Такая вот своеобразная логика, вполне соотносимая с логикой русской философии.
Вообще, эффект замены Вертикали Горизонталью (Горизонталь становится Вертикалью) я бы назвал «перевертышем». В случае с Ренессансом это дало позитивный толчок. В поп-арте – негативный (подробнее в статье «Эффект перевертыша»).
Закончу обзор своей мировоззренческой моделью В + Г. Разумеется, сами понятия Вертикали и Горизонтали существовали до меня (Михаил Бахтин, князь Сергей Волконский, некоторые положения даосизма), я только выстроил их в стройную систему, введя такие философские понятия, как Точка Пересечения, фокусировка, глубина отпечатка, эффект перевертыша и т.д.

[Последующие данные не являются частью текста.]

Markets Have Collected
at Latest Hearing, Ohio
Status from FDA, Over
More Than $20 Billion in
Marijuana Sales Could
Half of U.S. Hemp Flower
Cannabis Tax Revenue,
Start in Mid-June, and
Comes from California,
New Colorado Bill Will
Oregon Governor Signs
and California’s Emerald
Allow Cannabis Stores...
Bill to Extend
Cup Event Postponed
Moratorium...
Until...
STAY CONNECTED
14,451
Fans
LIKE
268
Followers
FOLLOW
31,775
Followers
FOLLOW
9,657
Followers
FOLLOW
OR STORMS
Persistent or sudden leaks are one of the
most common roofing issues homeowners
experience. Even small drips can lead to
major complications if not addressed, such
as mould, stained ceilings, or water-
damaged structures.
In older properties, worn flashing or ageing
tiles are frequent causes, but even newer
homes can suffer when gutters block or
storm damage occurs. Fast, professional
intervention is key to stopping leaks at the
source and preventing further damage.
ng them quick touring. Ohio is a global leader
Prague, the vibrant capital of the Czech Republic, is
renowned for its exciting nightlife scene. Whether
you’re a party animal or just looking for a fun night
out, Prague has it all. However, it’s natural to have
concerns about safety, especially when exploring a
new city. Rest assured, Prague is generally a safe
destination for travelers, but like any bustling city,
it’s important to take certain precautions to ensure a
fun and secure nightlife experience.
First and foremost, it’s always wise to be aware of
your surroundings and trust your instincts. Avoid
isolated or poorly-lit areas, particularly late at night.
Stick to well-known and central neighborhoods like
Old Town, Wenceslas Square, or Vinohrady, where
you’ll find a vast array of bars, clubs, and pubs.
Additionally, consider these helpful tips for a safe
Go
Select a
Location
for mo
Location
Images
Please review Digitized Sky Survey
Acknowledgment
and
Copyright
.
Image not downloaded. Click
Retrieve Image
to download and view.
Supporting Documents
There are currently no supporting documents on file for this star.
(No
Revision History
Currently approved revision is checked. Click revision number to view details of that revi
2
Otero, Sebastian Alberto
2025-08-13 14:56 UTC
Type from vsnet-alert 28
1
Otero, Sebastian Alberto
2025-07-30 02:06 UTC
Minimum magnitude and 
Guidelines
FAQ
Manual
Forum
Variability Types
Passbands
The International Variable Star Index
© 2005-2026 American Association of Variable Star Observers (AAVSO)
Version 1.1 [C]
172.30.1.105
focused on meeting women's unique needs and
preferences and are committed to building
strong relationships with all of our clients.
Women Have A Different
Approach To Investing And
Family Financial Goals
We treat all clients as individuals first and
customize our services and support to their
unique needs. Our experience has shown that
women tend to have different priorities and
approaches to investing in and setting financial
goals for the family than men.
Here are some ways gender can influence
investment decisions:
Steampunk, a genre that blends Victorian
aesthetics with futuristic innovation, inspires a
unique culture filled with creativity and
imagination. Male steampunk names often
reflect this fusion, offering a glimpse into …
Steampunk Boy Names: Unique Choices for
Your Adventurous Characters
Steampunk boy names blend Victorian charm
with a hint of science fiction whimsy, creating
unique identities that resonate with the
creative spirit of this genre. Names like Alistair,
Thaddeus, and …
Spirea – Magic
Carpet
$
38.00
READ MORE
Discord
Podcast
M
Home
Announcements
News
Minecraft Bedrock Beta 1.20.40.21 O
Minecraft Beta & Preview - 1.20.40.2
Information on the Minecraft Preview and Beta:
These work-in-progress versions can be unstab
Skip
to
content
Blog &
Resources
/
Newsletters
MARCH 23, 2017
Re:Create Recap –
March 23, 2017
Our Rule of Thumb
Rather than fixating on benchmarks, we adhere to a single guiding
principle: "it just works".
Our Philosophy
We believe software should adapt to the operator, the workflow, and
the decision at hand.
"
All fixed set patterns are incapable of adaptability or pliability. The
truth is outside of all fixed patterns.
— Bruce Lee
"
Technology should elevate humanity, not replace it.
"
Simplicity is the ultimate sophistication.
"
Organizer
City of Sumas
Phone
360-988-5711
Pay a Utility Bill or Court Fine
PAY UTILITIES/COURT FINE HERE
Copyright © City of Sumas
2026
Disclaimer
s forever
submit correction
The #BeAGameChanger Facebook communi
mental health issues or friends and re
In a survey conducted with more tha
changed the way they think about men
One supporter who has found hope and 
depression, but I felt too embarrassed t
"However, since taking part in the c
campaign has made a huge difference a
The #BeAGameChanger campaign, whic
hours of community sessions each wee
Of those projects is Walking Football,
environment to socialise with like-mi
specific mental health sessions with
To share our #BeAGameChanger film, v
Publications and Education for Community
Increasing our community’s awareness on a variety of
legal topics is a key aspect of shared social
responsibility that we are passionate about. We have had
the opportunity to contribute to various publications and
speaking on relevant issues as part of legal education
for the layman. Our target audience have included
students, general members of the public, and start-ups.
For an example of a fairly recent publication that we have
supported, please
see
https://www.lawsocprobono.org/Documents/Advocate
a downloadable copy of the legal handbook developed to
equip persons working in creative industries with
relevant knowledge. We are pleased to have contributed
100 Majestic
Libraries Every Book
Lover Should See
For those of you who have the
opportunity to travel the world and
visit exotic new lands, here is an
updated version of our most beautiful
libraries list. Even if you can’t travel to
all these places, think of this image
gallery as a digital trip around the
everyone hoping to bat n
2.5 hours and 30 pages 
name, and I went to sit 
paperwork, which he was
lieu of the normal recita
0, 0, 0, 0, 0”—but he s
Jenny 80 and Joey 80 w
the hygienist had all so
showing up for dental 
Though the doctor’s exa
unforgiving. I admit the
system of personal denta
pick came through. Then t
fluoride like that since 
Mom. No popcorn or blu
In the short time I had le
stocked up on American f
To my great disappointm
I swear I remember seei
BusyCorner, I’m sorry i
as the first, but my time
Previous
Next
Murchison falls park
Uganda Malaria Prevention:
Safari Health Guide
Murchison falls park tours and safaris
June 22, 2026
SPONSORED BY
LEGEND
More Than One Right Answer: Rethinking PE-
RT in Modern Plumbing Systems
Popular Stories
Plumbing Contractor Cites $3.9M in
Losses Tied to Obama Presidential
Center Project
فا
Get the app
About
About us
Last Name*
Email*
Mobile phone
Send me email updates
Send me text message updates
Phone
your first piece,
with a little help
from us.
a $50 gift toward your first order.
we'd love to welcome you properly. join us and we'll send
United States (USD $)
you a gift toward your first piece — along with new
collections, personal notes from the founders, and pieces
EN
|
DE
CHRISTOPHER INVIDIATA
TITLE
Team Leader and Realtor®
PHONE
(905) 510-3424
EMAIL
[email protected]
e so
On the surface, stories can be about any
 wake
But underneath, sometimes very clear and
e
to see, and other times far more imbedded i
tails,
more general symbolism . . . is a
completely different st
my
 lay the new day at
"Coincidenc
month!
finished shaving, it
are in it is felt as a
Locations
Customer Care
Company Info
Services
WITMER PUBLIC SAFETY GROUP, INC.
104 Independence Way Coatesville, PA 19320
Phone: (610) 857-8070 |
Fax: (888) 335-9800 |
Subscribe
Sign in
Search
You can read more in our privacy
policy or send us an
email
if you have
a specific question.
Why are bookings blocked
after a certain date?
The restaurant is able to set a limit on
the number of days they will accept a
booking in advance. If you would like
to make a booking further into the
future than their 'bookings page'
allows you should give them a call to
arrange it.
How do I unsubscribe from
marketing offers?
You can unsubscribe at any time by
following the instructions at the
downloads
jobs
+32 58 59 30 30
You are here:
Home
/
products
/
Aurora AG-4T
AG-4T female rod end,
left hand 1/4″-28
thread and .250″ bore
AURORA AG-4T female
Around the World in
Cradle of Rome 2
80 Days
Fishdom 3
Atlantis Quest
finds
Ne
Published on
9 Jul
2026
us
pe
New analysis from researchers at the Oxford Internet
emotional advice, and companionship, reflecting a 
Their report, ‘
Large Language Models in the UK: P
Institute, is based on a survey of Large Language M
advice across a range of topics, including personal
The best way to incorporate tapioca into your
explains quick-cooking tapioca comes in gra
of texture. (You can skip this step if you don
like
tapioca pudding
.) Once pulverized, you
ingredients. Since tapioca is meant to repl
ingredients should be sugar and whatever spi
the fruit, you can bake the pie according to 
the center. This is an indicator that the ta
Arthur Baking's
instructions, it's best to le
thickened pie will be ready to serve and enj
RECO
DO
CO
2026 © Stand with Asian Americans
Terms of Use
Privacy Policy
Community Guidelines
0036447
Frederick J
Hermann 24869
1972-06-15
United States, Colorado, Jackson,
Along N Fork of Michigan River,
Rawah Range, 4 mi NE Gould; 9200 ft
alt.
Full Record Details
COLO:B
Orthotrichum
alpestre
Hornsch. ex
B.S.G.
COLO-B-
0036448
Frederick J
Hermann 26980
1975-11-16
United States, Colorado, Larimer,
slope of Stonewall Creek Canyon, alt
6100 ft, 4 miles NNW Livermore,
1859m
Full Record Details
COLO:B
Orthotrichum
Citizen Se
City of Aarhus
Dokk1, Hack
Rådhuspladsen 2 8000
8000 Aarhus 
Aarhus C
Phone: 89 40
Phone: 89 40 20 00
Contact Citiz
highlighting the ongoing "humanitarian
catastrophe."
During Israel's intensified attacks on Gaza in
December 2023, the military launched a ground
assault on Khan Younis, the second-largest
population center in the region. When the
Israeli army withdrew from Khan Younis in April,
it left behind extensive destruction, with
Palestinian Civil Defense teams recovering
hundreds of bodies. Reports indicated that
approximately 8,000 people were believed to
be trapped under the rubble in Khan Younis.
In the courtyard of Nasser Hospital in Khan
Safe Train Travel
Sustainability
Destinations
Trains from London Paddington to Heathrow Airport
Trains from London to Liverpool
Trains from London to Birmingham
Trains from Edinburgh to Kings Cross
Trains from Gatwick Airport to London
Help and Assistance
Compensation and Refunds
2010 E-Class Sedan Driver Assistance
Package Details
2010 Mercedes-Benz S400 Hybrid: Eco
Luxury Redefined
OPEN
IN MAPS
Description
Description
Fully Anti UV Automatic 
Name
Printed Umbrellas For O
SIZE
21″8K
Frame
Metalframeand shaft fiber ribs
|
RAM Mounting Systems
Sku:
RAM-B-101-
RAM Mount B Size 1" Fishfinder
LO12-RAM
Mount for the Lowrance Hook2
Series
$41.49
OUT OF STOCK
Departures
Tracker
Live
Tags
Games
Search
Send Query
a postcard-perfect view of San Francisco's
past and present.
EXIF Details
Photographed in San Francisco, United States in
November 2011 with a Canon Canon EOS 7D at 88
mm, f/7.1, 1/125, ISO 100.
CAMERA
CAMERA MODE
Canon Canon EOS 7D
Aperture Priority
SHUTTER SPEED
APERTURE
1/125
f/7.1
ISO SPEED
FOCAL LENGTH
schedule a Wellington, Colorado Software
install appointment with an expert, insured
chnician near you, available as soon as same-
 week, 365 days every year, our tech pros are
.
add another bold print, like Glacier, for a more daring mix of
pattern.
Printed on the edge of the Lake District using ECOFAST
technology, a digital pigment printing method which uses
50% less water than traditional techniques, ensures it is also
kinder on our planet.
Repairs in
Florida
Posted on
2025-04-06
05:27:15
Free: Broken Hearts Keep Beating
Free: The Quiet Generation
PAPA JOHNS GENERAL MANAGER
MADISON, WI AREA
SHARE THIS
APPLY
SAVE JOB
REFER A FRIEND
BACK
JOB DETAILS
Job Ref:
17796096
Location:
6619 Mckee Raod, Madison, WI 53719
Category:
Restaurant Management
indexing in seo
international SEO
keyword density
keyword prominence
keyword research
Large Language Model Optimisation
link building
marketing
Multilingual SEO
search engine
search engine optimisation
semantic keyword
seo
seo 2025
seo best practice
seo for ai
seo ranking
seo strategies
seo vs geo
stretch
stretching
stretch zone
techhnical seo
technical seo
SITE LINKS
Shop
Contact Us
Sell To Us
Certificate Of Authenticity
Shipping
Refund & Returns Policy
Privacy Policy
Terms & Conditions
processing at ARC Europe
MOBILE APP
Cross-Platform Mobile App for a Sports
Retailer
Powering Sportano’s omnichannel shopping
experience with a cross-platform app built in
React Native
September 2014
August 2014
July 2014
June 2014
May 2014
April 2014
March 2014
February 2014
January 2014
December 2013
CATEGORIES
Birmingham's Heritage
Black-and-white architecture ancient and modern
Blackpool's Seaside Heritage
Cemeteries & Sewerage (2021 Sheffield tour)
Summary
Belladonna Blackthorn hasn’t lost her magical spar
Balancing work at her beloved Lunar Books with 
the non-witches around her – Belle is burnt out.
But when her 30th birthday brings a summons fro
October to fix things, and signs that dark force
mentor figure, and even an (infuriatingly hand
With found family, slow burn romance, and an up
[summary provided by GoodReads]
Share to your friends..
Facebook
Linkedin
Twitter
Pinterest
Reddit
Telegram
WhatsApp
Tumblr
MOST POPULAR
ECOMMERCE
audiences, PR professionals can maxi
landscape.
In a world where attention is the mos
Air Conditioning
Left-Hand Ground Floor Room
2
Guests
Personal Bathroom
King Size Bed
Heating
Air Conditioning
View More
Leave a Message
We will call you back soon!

P.S. Из свежих примеров наших мыслителей, «руководствующихся эмоциями», – философ Виталий Куренной. Он ценит основателя феноменологии Эдмунда Гуссерля (1859–1938), утверждающего, что философия – «строгая наука». Виталий разделяет взгляды австрийца и тщательно разбирает… кинобоевики. Он написал труд под названием «Философия боевика» (положенный в основу недавно опубликованной книги «Философия фильма»). Но можно ли Терминатора или Джеймса Бонда оценивать беспристрастно? Тут я процитирую Виталия: «Радикальное философское размышление является личным делом субъекта».
Это просто лозунг русской философии! Ведь она по-вольтеровски приветствует все жанры, кроме скучного. Читайте ее! Уж не знаю, станете ли вы от этого умнее, как от западной, или просветленнее, как от восточной, но скучно быть не должно.